### YOUR GOAL
Return the data below unaltered, but strip out the pictures.

*** DATASET EXCERPTS ***

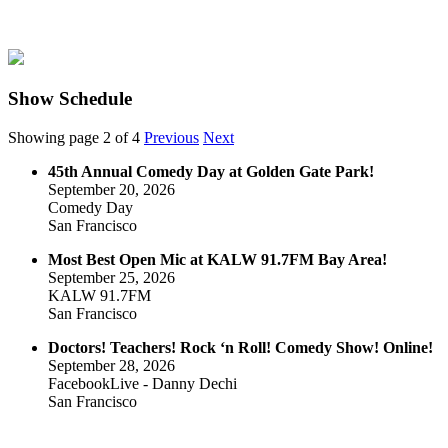
Show Schedule
Showing page 2 of 4
Previous
Next
45th Annual Comedy Day at Golden Gate Park!
September 20, 2026
Comedy Day
San Francisco
Most Best Open Mic at KALW 91.7FM Bay Area!
September 25, 2026
KALW 91.7FM
San Francisco
Doctors! Teachers! Rock ‘n Roll! Comedy Show! Online!
September 28, 2026
FacebookLive - Danny Dechi
San Francisco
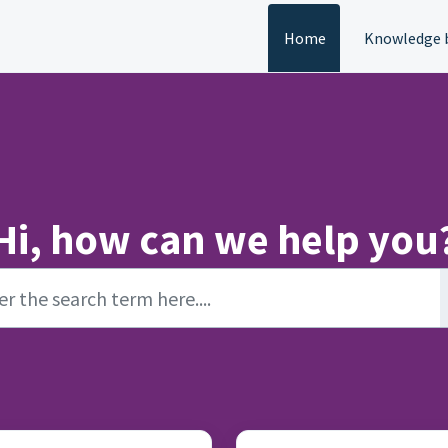
Home
Knowledge 
Hi, how can we help you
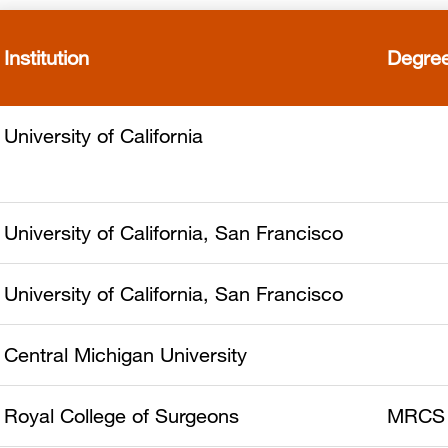
Institution
Degre
University of California
University of California, San Francisco
University of California, San Francisco
Central Michigan University
Royal College of Surgeons
MRCS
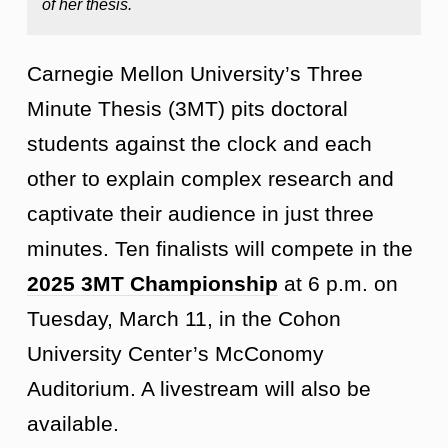
of her thesis.
Carnegie Mellon University’s Three
Minute Thesis (3MT) pits doctoral
students against the clock and each
other to explain complex research and
captivate their audience in just three
minutes. Ten finalists will compete in the
2025 3MT Championship
at 6 p.m. on
Tuesday, March 11, in the Cohon
University Center’s McConomy
Auditorium. A livestream will also be
available.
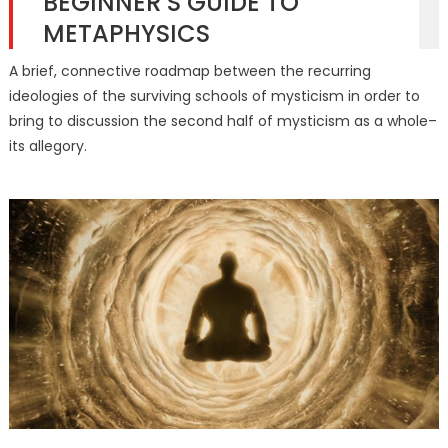
BEGINNER’S GUIDE TO
METAPHYSICS
A brief, connective roadmap between the recurring
ideologies of the surviving schools of mysticism in order to
bring to discussion the second half of mysticism as a whole–
its allegory.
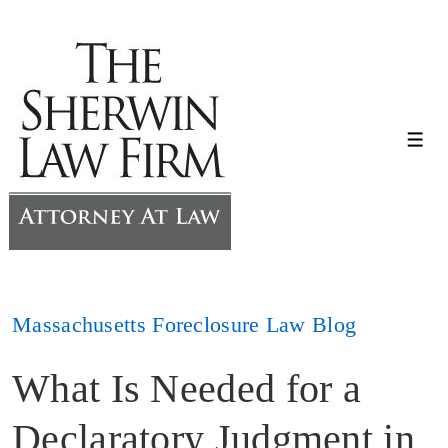
↓
Skip
to
Main
Content
Me
Massachusetts Foreclosure Law Blog
What Is Needed for a
Declaratory Judgment in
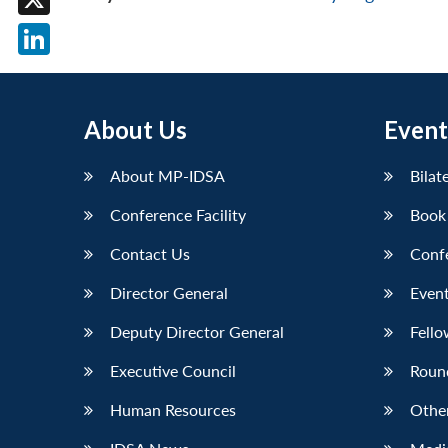
X
LinkedIn
About Us
Event
About MP-IDSA
Bilat
Conference Facility
Book
Contact Us
Conf
Director General
Event
Deputy Director General
Fello
Executive Council
Roun
Human Resources
Othe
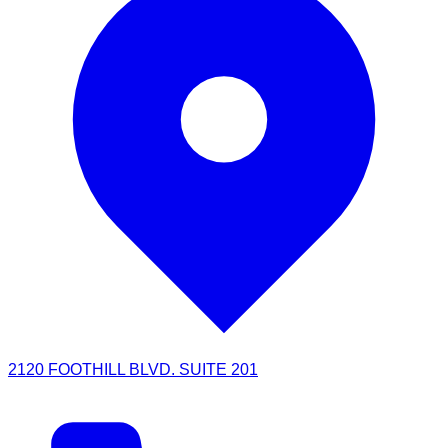
2120 FOOTHILL BLVD. SUITE 201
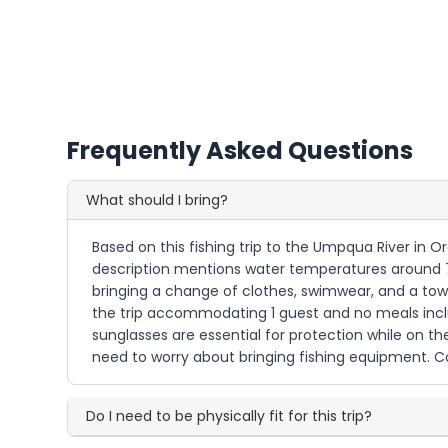
Frequently Asked Questions
What should I bring?
Based on this fishing trip to the Umpqua River in O
description mentions water temperatures around 7
bringing a change of clothes, swimwear, and a tow
the trip accommodating 1 guest and no meals includ
sunglasses are essential for protection while on the
need to worry about bringing fishing equipment. C
Do I need to be physically fit for this trip?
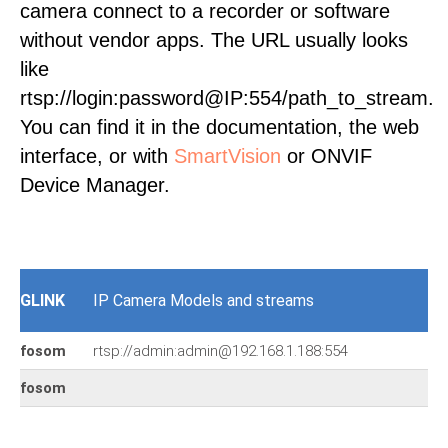
camera connect to a recorder or software
without vendor apps. The URL usually looks
like
rtsp://login:password@IP:554/path_to_stream.
You can find it in the documentation, the web
interface, or with
SmartVision
or ONVIF
Device Manager.
GLINK
IP Camera Models and streams
fosom
rtsp://admin:admin@192.168.1.188:554
fosom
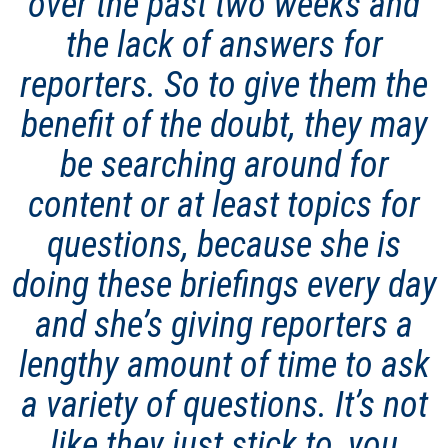
over the past two weeks and
the lack of answers for
reporters. So to give them the
benefit of the doubt, they may
be searching around for
content or at least topics for
questions, because she is
doing these briefings every day
and she’s giving reporters a
lengthy amount of time to ask
a variety of questions. It’s not
like they just stick to, you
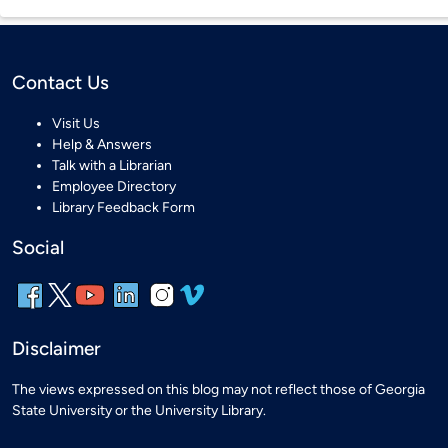
Contact Us
Visit Us
Help & Answers
Talk with a Librarian
Employee Directory
Library Feedback Form
Social
Disclaimer
The views expressed on this blog may not reflect those of Georgia
State University or the University Library.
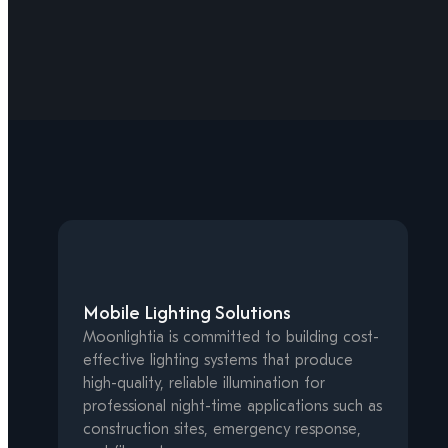
Mobile Lighting Solutions
Moonlightia is committed to building cost-
effective lighting systems that produce
high-quality, reliable illumination for
professional night-time applications such as
construction sites, emergency response,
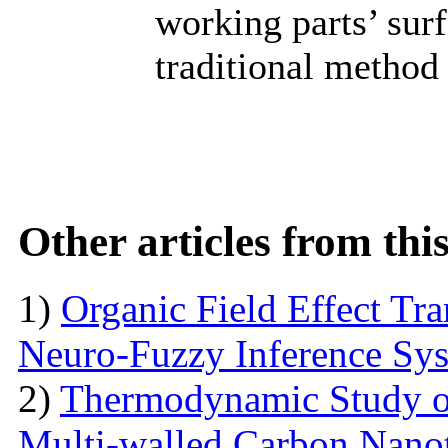
working parts’ sur
traditional method 
Other articles from th
1)
Organic Field Effect Tr
Neuro-Fuzzy Inference Sy
2)
Thermodynamic Study o
Multi-walled Carbon Na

***

### FINISHED EXERCISE
Show Schedule
Showing page 2 of 4
Previous
Next
45th Annual Comedy Day at Golden Gate Park!
September 20, 2026
Comedy Day
San Francisco
Most Best Open Mic at KALW 91.7FM Bay Area!
September 25, 2026
KALW 91.7FM
San Francisco
Doctors! Teachers! Rock ‘n Roll! Comedy Show! Online!
September 28, 2026
FacebookLive - Danny Dechi
San Francisco
Home
Knowledge 
Hi, how can we help you
Institution
Degre
University of California
University of California, San Francisco
University of California, San Francisco
Central Michigan University
Royal College of Surgeons
MRCS
of her thesis.
Carnegie Mellon University’s Three
Minute Thesis (3MT) pits doctoral
students against the clock and each
other to explain complex research and
captivate their audience in just three
minutes. Ten finalists will compete in the
2025 3MT Championship
at 6 p.m. on
Tuesday, March 11, in the Cohon
University Center’s McConomy
Auditorium. A livestream will also be
available.
BEGINNER’S GUIDE TO
METAPHYSICS
A brief, connective roadmap between the recurring
ideologies of the surviving schools of mysticism in order to
bring to discussion the second half of mysticism as a whole–
its allegory.
↓
Skip
to
Main
Content
Me
Massachusetts Foreclosure Law Blog
What Is Needed for a
Declaratory Judgment in
X
LinkedIn
About Us
Event
About MP-IDSA
Bilat
Conference Facility
Book
Contact Us
Conf
Director General
Event
Deputy Director General
Fello
Executive Council
Roun
Human Resources
Othe
2120 FOOTHILL BLVD. SUITE 201
Frequently Asked Questions
What should I bring?
Based on this fishing trip to the Umpqua River in O
description mentions water temperatures around 7
bringing a change of clothes, swimwear, and a tow
the trip accommodating 1 guest and no meals includ
sunglasses are essential for protection while on the
need to worry about bringing fishing equipment. C
Do I need to be physically fit for this trip?
camera connect to a recorder or software
without vendor apps. The URL usually looks
like
rtsp://login:password@IP:554/path_to_stream.
You can find it in the documentation, the web
interface, or with
SmartVision
or ONVIF
Device Manager.
GLINK
IP Camera Models and streams
fosom
rtsp://admin:admin@192.168.1.188:554
fosom
over the past two weeks and
the lack of answers for
reporters. So to give them the
benefit of the doubt, they may
be searching around for
content or at least topics for
questions, because she is
doing these briefings every day
and she’s giving reporters a
lengthy amount of time to ask
a variety of questions. It’s not
like they just stick to, you
Contact Us
Visit Us
Help & Answers
Talk with a Librarian
Employee Directory
Library Feedback Form
Social
Disclaimer
The views expressed on this blog may not reflect those of Georgia
State University or the University Library.
Mobile Lighting Solutions
Moonlightia is committed to building cost-
effective lighting systems that produce
high-quality, reliable illumination for
professional night-time applications such as
construction sites, emergency response,
working parts’ sur
traditional method 
Other articles from th
1)
Organic Field Effect Tr
Neuro-Fuzzy Inference Sy
2)
Thermodynamic Study o
Multi-walled Carbon Na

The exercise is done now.